3.2. Chemical Structure and Surface Property Analysis

Figure 3 shows the FT-IR spectra of the C/P fiber membranes and the A@C/P drug-loaded membranes. By comparing the two spectra, it can be observed that there is a broad and strong absorption peak at around 3360 cm−1 in the C/P fiber membranes, which is mainly attributed to the stretching vibration of O-H and N-H groups in the CS molecule, and remains significant in the A@C/P drug-loaded membranes.
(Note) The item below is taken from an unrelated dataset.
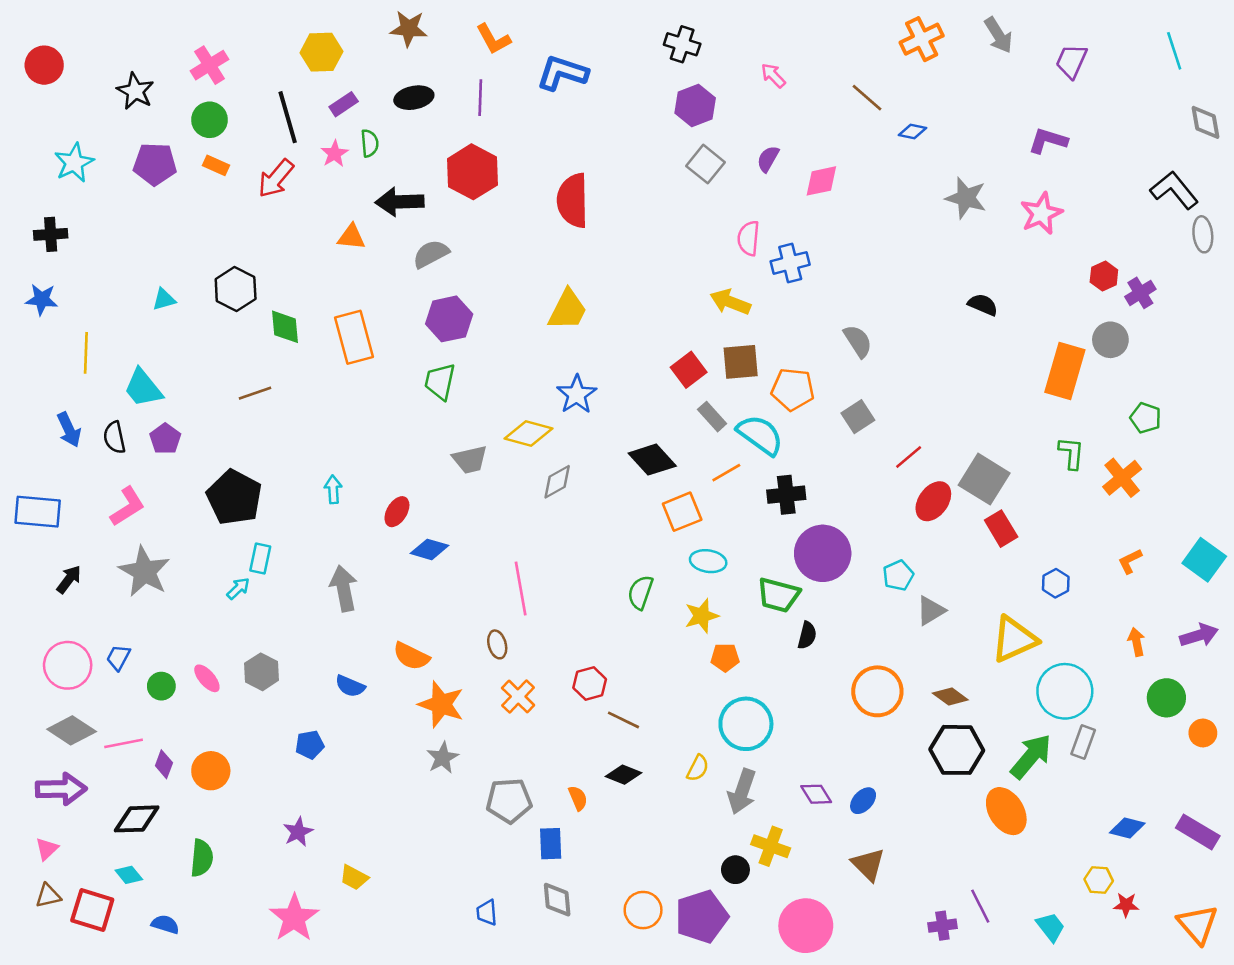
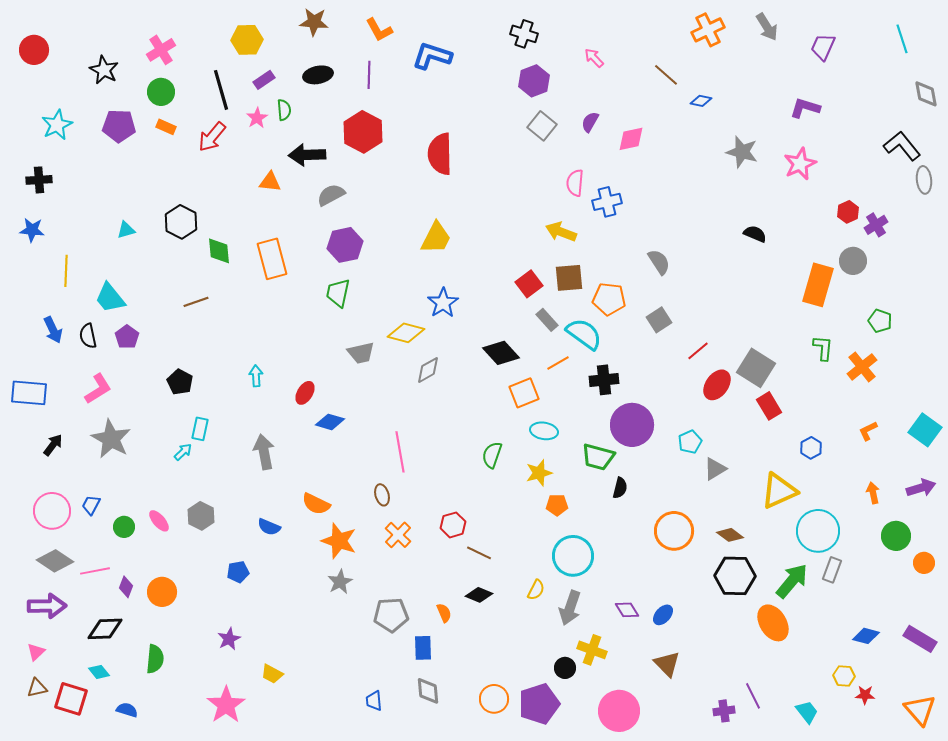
black pentagon: (234, 497) -> (180, 382), size x0.6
Both spectra show a distinct absorption peak at 2879 cm−1, which is typically attributed to the stretching vibration of the C-H group in the -CH2- of PEO and CS. In the C/P fiber membranes, the absorption peak at 1582 cm−1 is only weak; however, in the A@C/P drug-loaded membranes, the absorption peak at 1582 cm−1 is significantly enhanced and becomes sharper, which is mainly attributed to the stretching vibration of the carbonyl (C=O) group in the Asc molecule, strongly confirming that Asc has been successfully encapsulated in the nanofiber system. Additionally, both spectra exhibit a strong absorption peak at 1105 cm−1, which is typically attributed to the stretching vibration of the C-O-C ether bond in PEO and the vibration of the C-O alcohol group in CS and Asc. The peaks near 960 cm−1 and 840 cm−1 are related to the molecular chain vibration of PEO and the out-of-plane bending vibration of C-H, respectively.
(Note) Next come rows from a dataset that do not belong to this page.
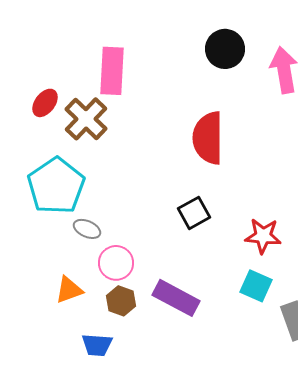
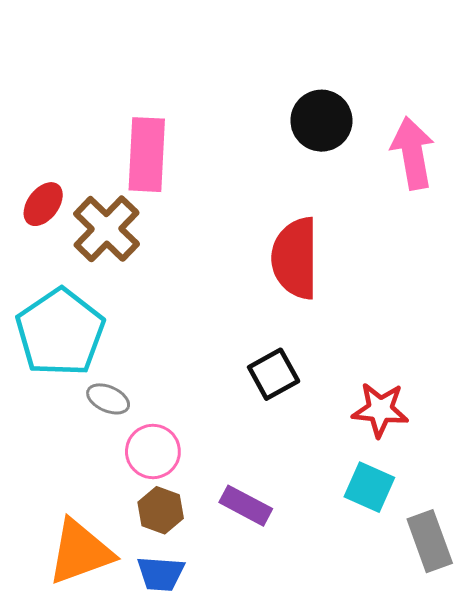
orange triangle: (69, 290) -> (80, 552), moved, size x1.6
purple rectangle: (176, 298) -> (246, 506), size x0.7
blue trapezoid: (97, 345) -> (161, 574), moved

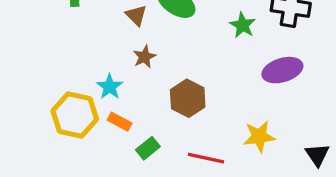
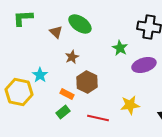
green star: (243, 25) -> (120, 48), moved
brown star: (145, 57) -> (72, 57), moved
orange rectangle: (120, 122) -> (67, 94), moved

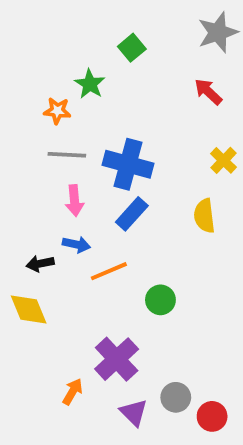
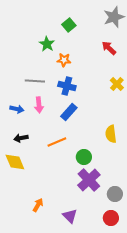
orange star: (57, 111) -> (64, 60), moved
blue cross: (128, 164) -> (67, 86), size x0.7
yellow semicircle: (204, 216) -> (111, 134), moved
blue arrow: (76, 244) -> (17, 109), moved
purple cross: (117, 359) -> (89, 180), moved
gray circle: (176, 397) -> (115, 194), moved

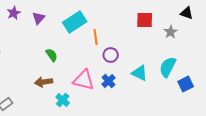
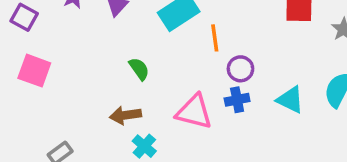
blue cross: (109, 81) -> (237, 100), moved, turned 32
cyan cross: (63, 100) -> (144, 146), moved

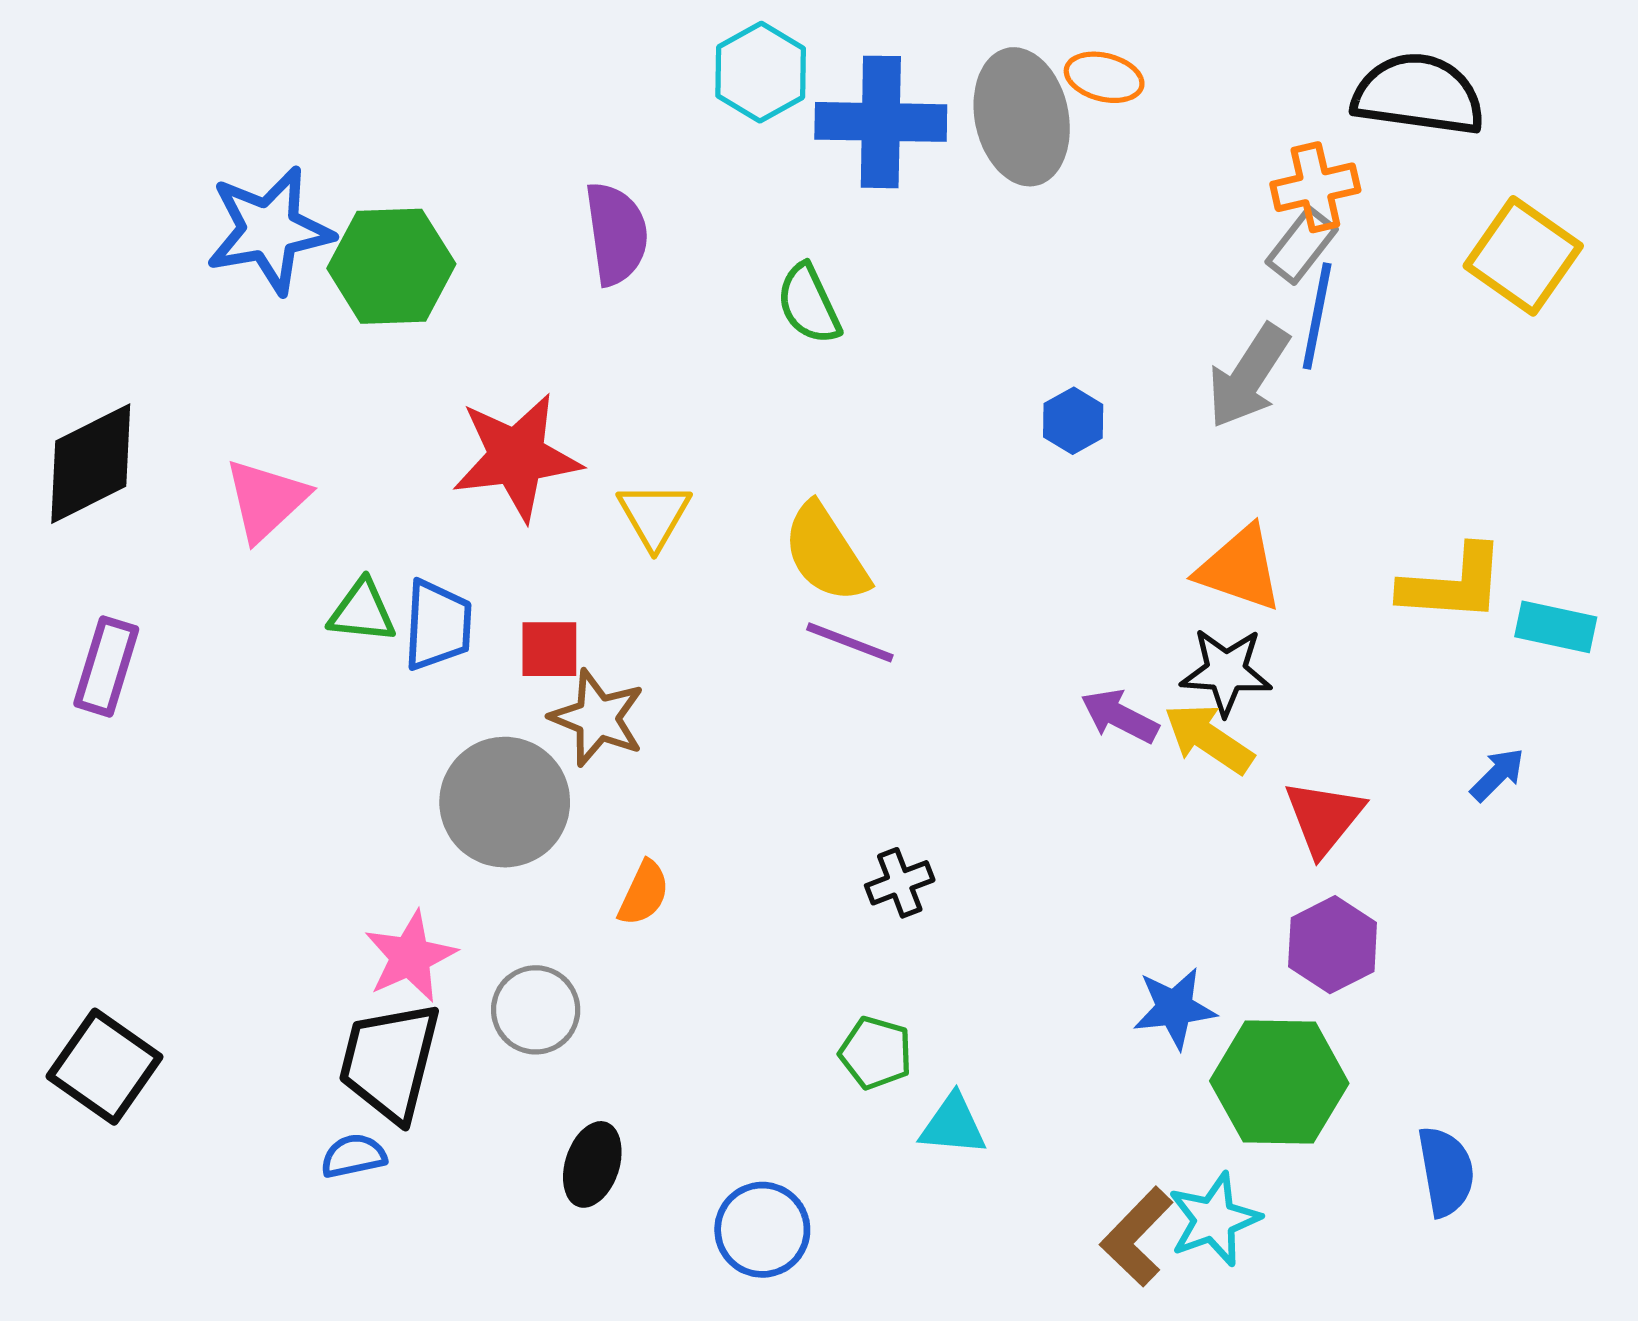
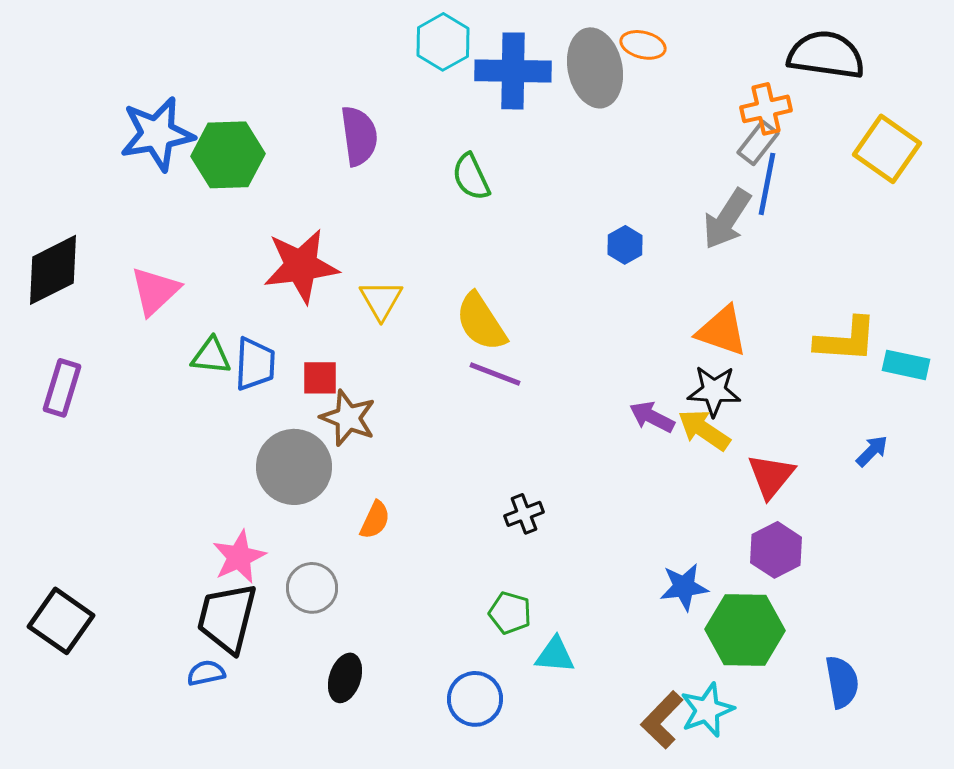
blue circle: (762, 1230) -> (475, 699), moved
Hydrophilic surfaces can provide a favorable platform for cell adhesion and proliferation. As shown in Figure 4, the prepared composite fiber membranes exhibit excellent hydrophilic properties. When water droplets are dropped onto the surfaces of all the composite fiber membranes with different CS contents, they are completely absorbed and spread within a short time. However, as the CS content increases, the time required for the water droplets to be completely absorbed by the composite fiber membranes slightly extends. C/P-1% can fully absorb water droplets within about 1–2 s, whereas C/P-4% may require nearly 4–5 s for complete absorption. Although CS itself is rich in polar groups, its semi-rigid molecular chains and strong inter-chain hydrogen bonding make it play the role of a structural reinforcing skeleton in the fiber network. When the CS content is low, PEO dominates in the matrix, and the numerous ether oxygen atoms on the PEO molecular chains can form hydrogen bonds with water molecules. Upon contact with water, the PEO segments rapidly swell and dissolve, causing the fiber structure to disintegrate quickly and absorb water at an extremely fast rate. However, when the CS content increases, the formed CS network becomes denser and more robust, which can better maintain the fiber morphology while absorbing water. Therefore, a higher CS content not only provides hydrophilicity but also slows down the degradation rate of the matrix, which is consistent with the conclusion of in vitro drug release. The composite fiber membranes loaded with Asc absorb water even faster because Asc is a small molecule, highly polar compound rich in multiple hydroxyl groups. When it is encapsulated in the fibers, especially distributed on the fiber surface, it can act as an “anchor point” for water molecule adsorption, greatly accelerating the initial spreading process of water droplets on the fiber surface and thus absorbing water more quickly.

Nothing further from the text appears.